(Page-level text extractions)
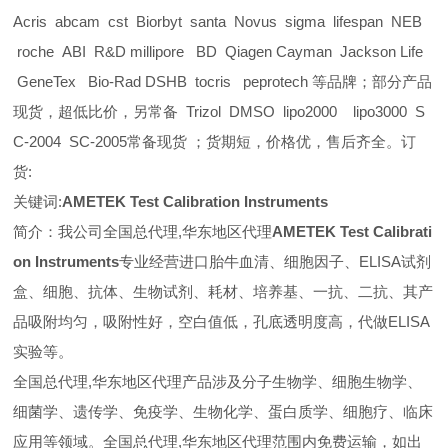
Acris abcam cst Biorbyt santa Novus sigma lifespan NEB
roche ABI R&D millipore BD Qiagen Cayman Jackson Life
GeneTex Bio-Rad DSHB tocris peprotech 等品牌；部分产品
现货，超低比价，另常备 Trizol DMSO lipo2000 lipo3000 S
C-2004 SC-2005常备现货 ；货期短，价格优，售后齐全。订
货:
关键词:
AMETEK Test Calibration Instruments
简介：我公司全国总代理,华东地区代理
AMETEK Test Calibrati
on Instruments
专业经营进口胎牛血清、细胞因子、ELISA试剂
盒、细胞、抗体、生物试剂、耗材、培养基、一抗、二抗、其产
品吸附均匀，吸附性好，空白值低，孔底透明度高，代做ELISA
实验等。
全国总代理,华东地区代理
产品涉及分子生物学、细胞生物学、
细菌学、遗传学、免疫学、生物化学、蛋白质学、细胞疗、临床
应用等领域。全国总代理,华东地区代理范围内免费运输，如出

* * *

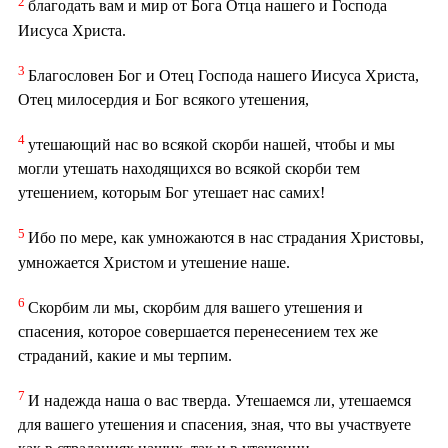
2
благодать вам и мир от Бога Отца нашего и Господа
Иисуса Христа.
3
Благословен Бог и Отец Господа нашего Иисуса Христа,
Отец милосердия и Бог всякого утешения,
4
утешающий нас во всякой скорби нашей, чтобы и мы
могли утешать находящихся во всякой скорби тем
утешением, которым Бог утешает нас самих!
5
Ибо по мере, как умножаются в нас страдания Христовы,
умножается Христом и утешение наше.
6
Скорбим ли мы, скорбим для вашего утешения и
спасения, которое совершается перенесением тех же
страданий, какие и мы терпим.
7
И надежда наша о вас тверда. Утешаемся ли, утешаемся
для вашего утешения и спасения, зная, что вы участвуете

---

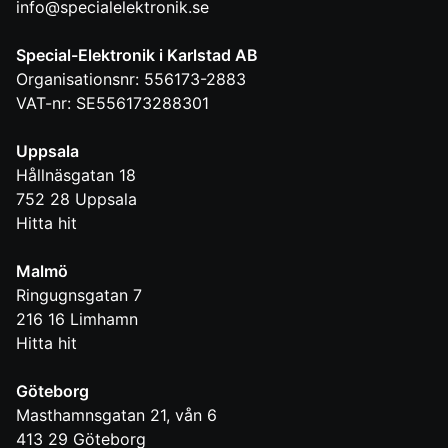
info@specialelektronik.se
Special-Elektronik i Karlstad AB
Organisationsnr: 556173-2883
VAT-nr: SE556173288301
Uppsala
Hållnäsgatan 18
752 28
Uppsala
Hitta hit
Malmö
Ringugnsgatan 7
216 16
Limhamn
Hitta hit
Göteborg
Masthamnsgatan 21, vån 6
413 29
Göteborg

TASK DETAILS:
For each line above that holds the string "Отец", provide a copy of that line.

ANSWER BELOW:
Благословен Бог и Отец Господа нашего Иисуса Христа,
Отец милосердия и Бог всякого утешения,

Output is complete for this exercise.